International Journal of Primatology

, Volume 19, Issue 6, pp 1061–1079 | Cite as

Changes in Orangutan Caloric Intake, Energy Balance, and Ketones in Response to Fluctuating Fruit Availability

  • Cheryl D. Knott


I used novel quantitative measures to assess the impact of fruit seasonality on changes in diet and energy balance during 4918 hours of observation on <60 orangutans in Gunung Palung National Park, West Kalimantan, Indonesia, from September 1994 through September 1995. During this period a mast fruiting occurred, resulting in large fluctuations in fruit availability, measured by monitoring of 558 orangutan fruit trees. Orangutan diet varied tremendously in accordance with these fluctuations. During the month of highest fruit production, 100% of the orangutan diet was composed of fruit.

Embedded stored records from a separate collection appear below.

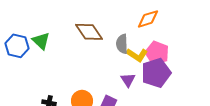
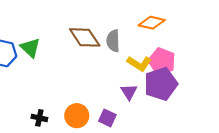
orange diamond: (148, 19) -> (152, 23), turned 30
gray semicircle: (122, 44) -> (113, 41), moved

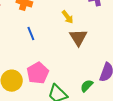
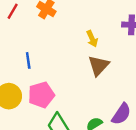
blue line: (31, 34) -> (28, 60), moved

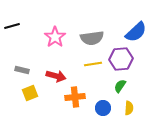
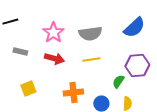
purple hexagon: (121, 59) -> (137, 66), moved
gray rectangle: (22, 70) -> (20, 52), moved
red arrow: (56, 76) -> (54, 59), moved

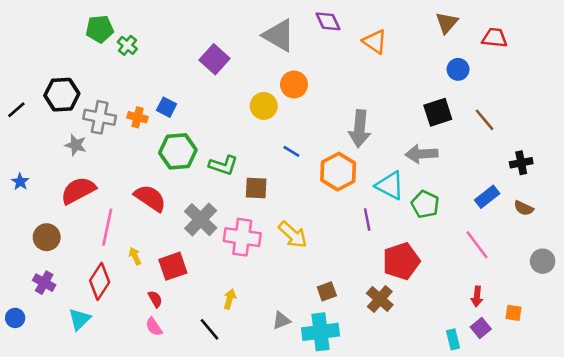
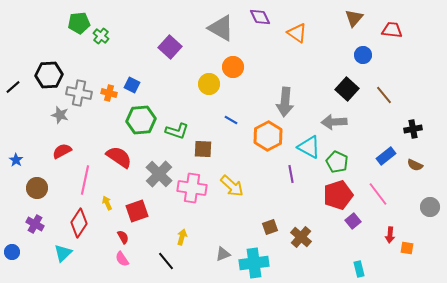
black square: (438, 112) -> (347, 89), turned -30
blue star: (20, 182) -> (16, 160), moved
red semicircle: (78, 190) -> (62, 151), size x0.7
red pentagon: (401, 261) -> (338, 195), moved
brown square: (327, 291) -> (270, 227), moved
red arrow: (477, 296) -> (390, 235), moved
purple square: (481, 328) -> (353, 221), moved

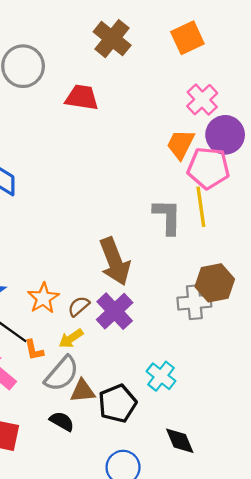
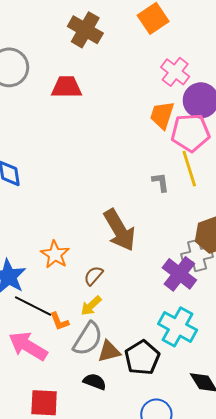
gray L-shape: (167, 217) -> (161, 182), size x0.6
orange star: (43, 298) -> (55, 254), moved
purple cross: (115, 311) -> (179, 274), moved
cyan cross: (161, 376) -> (178, 327), size x1.4

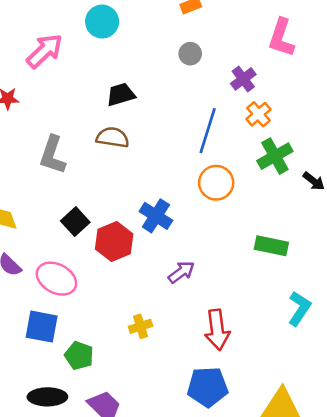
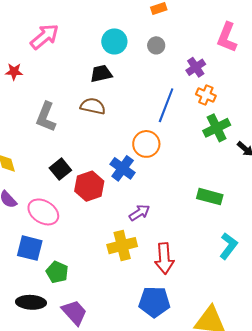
cyan circle: (102, 22) -> (114, 41), moved
orange cross: (258, 114) -> (206, 95), turned -30
orange circle: (216, 183) -> (146, 144), moved
yellow cross: (141, 326) -> (122, 246), moved, size x1.6

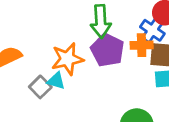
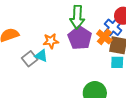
orange cross: (142, 45) -> (104, 37), turned 35
orange star: (67, 59) -> (51, 41), size x0.7

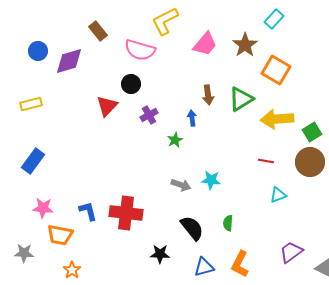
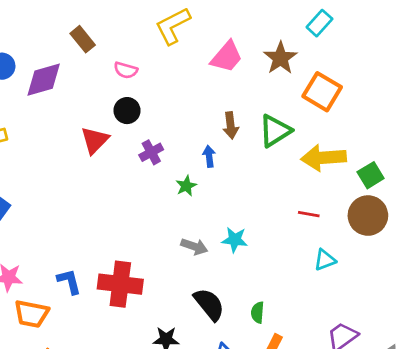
pink semicircle: (140, 50) -> (126, 70), moved, size x0.6
green semicircle: (228, 223) -> (258, 312), moved

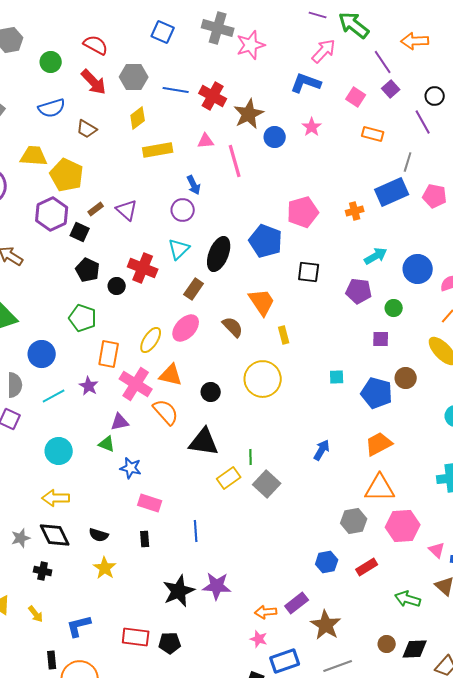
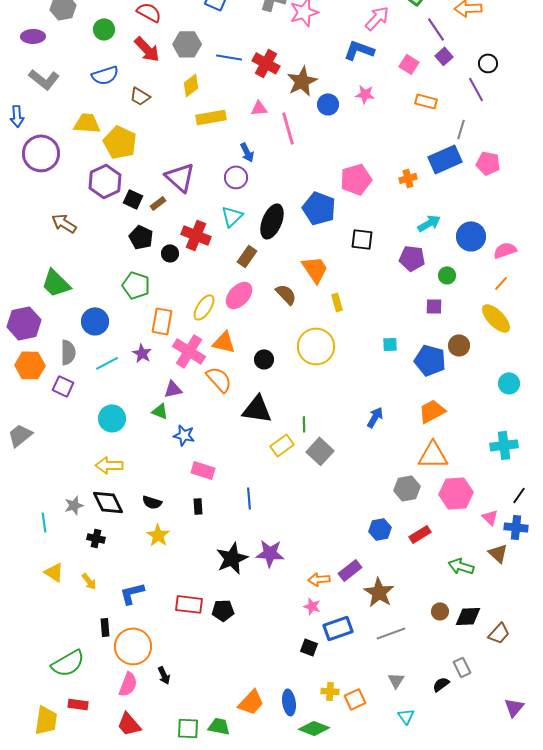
pink star: (312, 127) -> (365, 94), turned -30
brown rectangle: (96, 209) -> (158, 203), moved
purple triangle: (127, 210) -> (180, 177), size x1.4

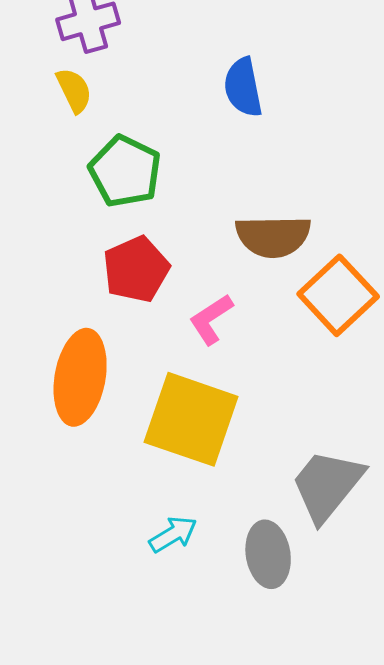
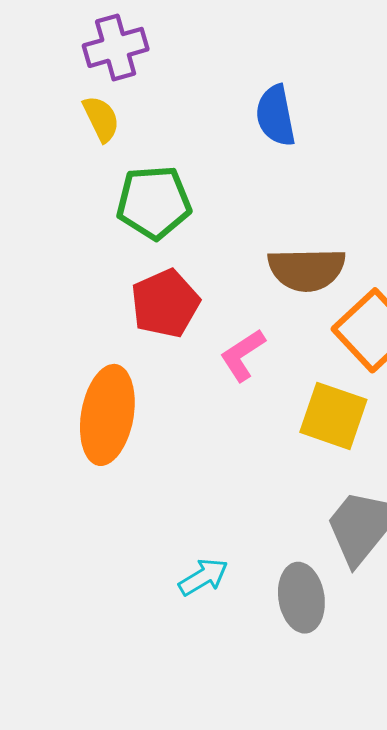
green pentagon: (125, 171) -> (154, 202), turned -30
yellow square: (191, 419) -> (333, 416), moved, size x0.7

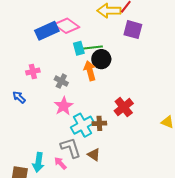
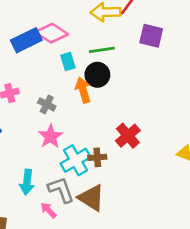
purple square: (133, 30) -> (151, 36), moved
green line: (93, 48) -> (102, 50), moved
brown triangle: (94, 155) -> (91, 198), size x1.6
cyan arrow: (38, 162) -> (27, 182), moved

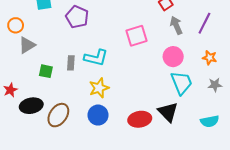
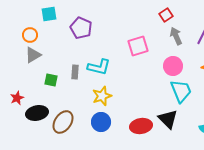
orange circle: (16, 25) -> (30, 35), moved

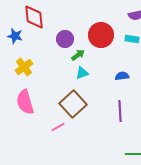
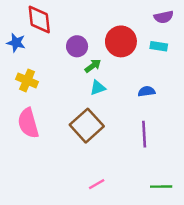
yellow cross: (24, 67) -> (27, 80), turned -30
pink line: (58, 127) -> (97, 184), moved

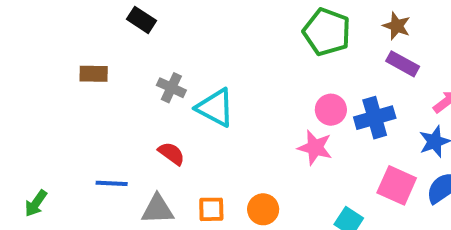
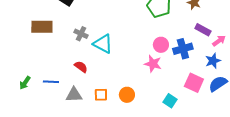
purple rectangle: (403, 64) -> (203, 30), moved
brown rectangle: (94, 74) -> (42, 27), size x1.5
green arrow: (36, 203) -> (25, 83), moved

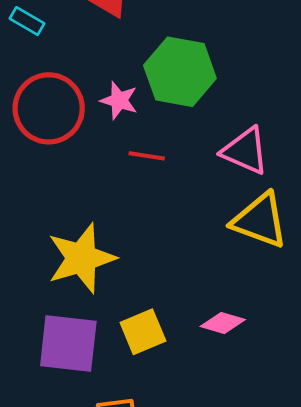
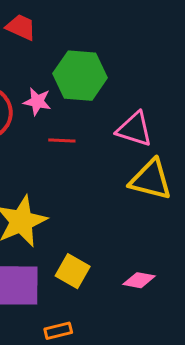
pink diamond: (223, 323) -> (139, 280), moved
yellow square: (143, 332) -> (73, 271), turned -32

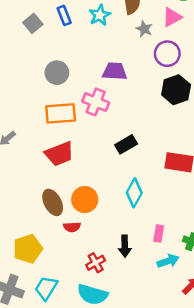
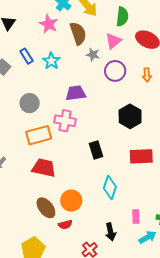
cyan star: (100, 15) -> (51, 61), moved
black hexagon: (176, 90) -> (130, 116), moved
black rectangle: (126, 144) -> (96, 150), turned -66
red trapezoid: (59, 154) -> (44, 168), turned -135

In contrast, during the fruit-poor period as little as 21% of the diet was fruit, while 37% was bark. Nutritional analyses of 78 of the foods most commonly eaten during this study show that mast foods were significantly higher in caloric content than were nonmast foods, which translates into substantial changes in caloric intake. During the month of highest fruit consumption (January), males consumed an estimated 8422 kcal/day and females consumed 7404 kcal/day. During the month of lowest fruit consumption (May), males consumed 3824 kcal/day and females consumed 1793 kcal/day. These differences were significantly different between the 2 months for both males and females. In May, males ate significantly more kcal/day than females did. Time spent feeding did not differ between the two periods for either males or females. I assessed the impact of these changes in diet and caloric intake on orangutan physiological functioning by measuring ketones in 257 urine samples collected from adult males and females. Ketones—products of fat metabolism—were present in urine only during the fruit-poor period. These data suggest that orangutans are highly efficient at storing fat during fruit-rich periods and utilizing the reserves during times of fruit shortfall. This response may have important implications for orangutan survivorship, reproduction, and behavior.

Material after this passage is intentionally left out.